Higher-Level Performance

This book is primarily concerned with helping you understand the basics of performance from a nuts-and-bolts perspective. It is critical to understand the cost of your building blocks before putting together larger applications. Everything covered so far in this book applies to most .NET application types, including those discussed in this appendix.

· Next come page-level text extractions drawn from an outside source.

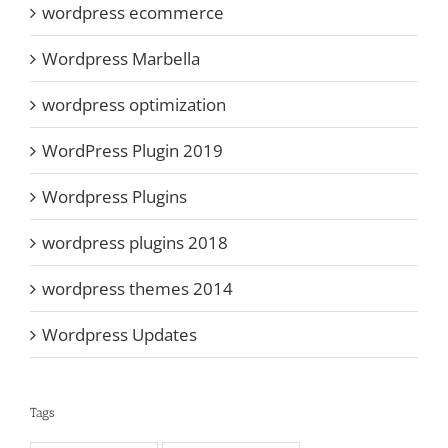
wordpress ecommerce
Wordpress Marbella
wordpress optimization
WordPress Plugin 2019
Wordpress Plugins
wordpress plugins 2018
wordpress themes 2014
Wordpress Updates
Tags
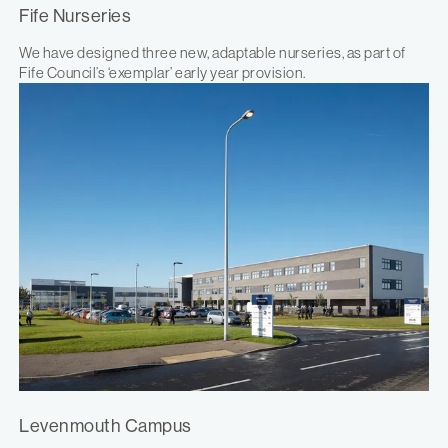
Fife Nurseries
We have designed three new, adaptable nurseries, as part of
Fife Council’s ‘exemplar’ early year provision.
Levenmouth Campus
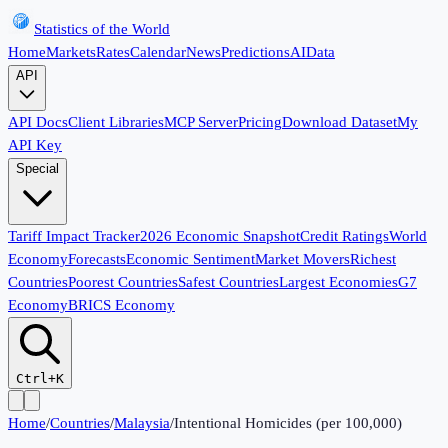
Statistics of the World
Home
Markets
Rates
Calendar
News
Predictions
AI
Data
API
API Docs
Client Libraries
MCP Server
Pricing
Download Dataset
My
API Key
Special
Tariff Impact Tracker
2026 Economic Snapshot
Credit Ratings
World
Economy
Forecasts
Economic Sentiment
Market Movers
Richest
Countries
Poorest Countries
Safest Countries
Largest Economies
G7
Economy
BRICS Economy
Ctrl+K
Home
/
Countries
/
Malaysia
/
Intentional Homicides (per 100,000)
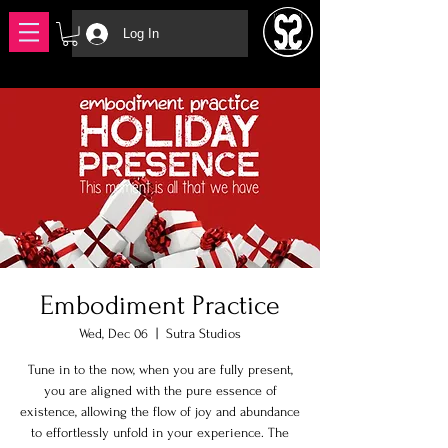
Log In
Embodiment Practice
Wed, Dec 06
  |  
Sutra Studios
Tune in to the now, when you are fully present,
you are aligned with the pure essence of
existence, allowing the flow of joy and abundance
to effortlessly unfold in your experience. The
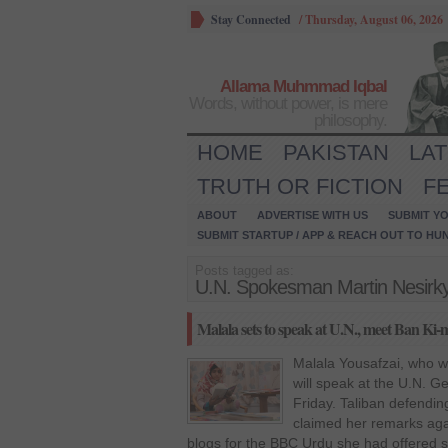
Stay Connected
/
Thursday, August 06, 2026
Allama Muhmmad Iqbal
Words, without power, is mere
philosophy.
HOME
PAKISTAN
LA
TRUTH OR FICTION
F
ABOUT
ADVERTISE WITH US
SUBMIT YO
SUBMIT STARTUP / APP & REACH OUT TO HU
Posts tagged as:
U.N. Spokesman Martin Nesirk
Malala sets to speak at U.N., meet Ban Ki
Malala Yousafzai, who was
will speak at the U.N. 
Friday. Taliban defendin
claimed her remarks agai
blogs for the BBC Urdu she had offered 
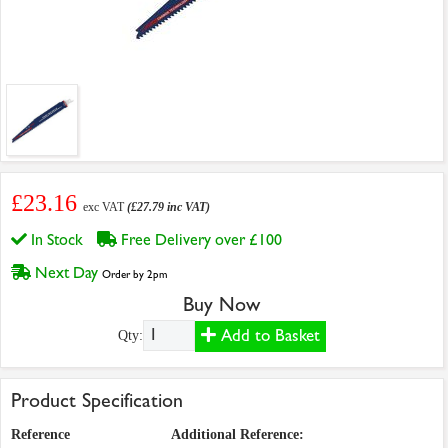
£23.16
exc VAT
(£27.79 inc VAT)
In Stock
Free Delivery over £100
Next Day
Order by 2pm
Buy Now
Add to Basket
Qty:
Product Specification
Reference
Additional Reference:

This appendix will take a step higher and give you a few brief tips for popular types of applications. I will not cover these topics in nearly as much detail as in the rest of this book, so think of this as a general overview to inspire further research. For the most part, these tips are not related to .NET, per se, but are architecture-, domain-, or library-specific.

ASP.NET

  • Disable unneeded HTTP modules.
  • Remove unused View Engines.
  • Do not compile as debug in production (Check for presence of <compilation debug="true"/>).
  • Reduce roundtrips between browser and server.
  • Ensure page buffering is enabled (it is enabled by default).
  • Understand and use caches aggressively:
    • OutputCache: Caches page output.
    • Cache: Caches arbitrary objects however you desire.
  • Understand how large your pages are (from a client perspective).
  • Remove unnecessary characters and whitespace from pages.
  • Use HTTP compression.
  • Use client-side validation to save on round-trips, and server-side validation to verify.
  • Disable or limit ViewState to small objects. If you must use it, compress it.
  • Turn off session state if it is not needed.
  • Do not use the Page.DataBind method.
  • Pool connections to backend servers, such as databases.
  • Precompile the web-site.
  • Check Page.IsPostBack property to run code that only needs to happen once per page, such as for initialization.
  • Prefer Server.Transfer instead of Response.Redirect.
  • Do not have long-running tasks.
  • Avoid lock contention or blocking threads for any reason.

ADO.NET

  • Store connection, command, parameter, and other database-related objects in reused fields rather than re-instantiating them on each call of a frequently invoked method.
  • Pool network connections.
  • Ensure database is properly structured and indexed.
  • Reduce round-trip queries to the backend database.
  • Cache whatever data you can locally, in memory.
  • Use stored procedures wherever possible.
  • Use paging for large data sets (i.e., do not return the entire data set at once).
  • Batch requests if possible.
  • Use DataView objects on top of DataSet objects rather than re-querying the same information.
  • Use DataReader if you can live with a short-lived, forward-only iterator view of the data.
  • Profile query performance using SQL Query Analzyer.

WPF

  • Use the latest version of .NET—significant performance improvements have happened through the years.
  • Never do significant processing on the UI thread.
  • Ensure there are not any binding errors.
  • Have only the visuals you absolutely need. Too many transformations and layers will slow down rendering.
  • Reduce the size and depth of the visual tree.
  • Use the smallest animation frame rate you can get away with.
  • Use virtual views and lists to render only visible objects.
  • Consider deferred scrolling for long lists, if necessary.
  • StreamGeometry is faster than PathGeometry, but supports fewer features.
  • Drawing objects are faster than Shape objects, but support fewer features.
  • Update render transformations instead of replacing them, where possible.
  • Explicitly force WPF to load images to the size you want, if they will be displayed smaller than full-size.
  • Remove event handlers from objects to ensure they get garbage collected.
  • Override DependencyProperty metadata to customize when changing values will cause a re-render.
  • Freeze objects when you want to avoid change notification overhead.
  • Prefer static resources over dynamic resources.
  • Bind to CLR objects with few properties, or create wrapper objects to expose a minimal set of properties.
  • Disable hit testing for large 3-D objects if not needed.
  • Recompile for Universal Windows Platform, targeting Windows 10 to achieve significant performance improvements for free.

    Big O Notation

    At a layer above direct performance profiling lies algorithmic analysis. This is usually done in terms of abstract operations, relative to the size of the problem. Computer science has a standard way of referring to the cost of algorithms, called “Big O” analysis.

Big O

Big O notation, also known as asymptotic notation, is a way of summarizing the performance of algorithms based on problem size. The problem size is usually designated n. The “Big O”-ness of an algorithm is often referred to as its complexity. The term asymptotic is used as it describes the behavior of a function as its input size approaches infinity.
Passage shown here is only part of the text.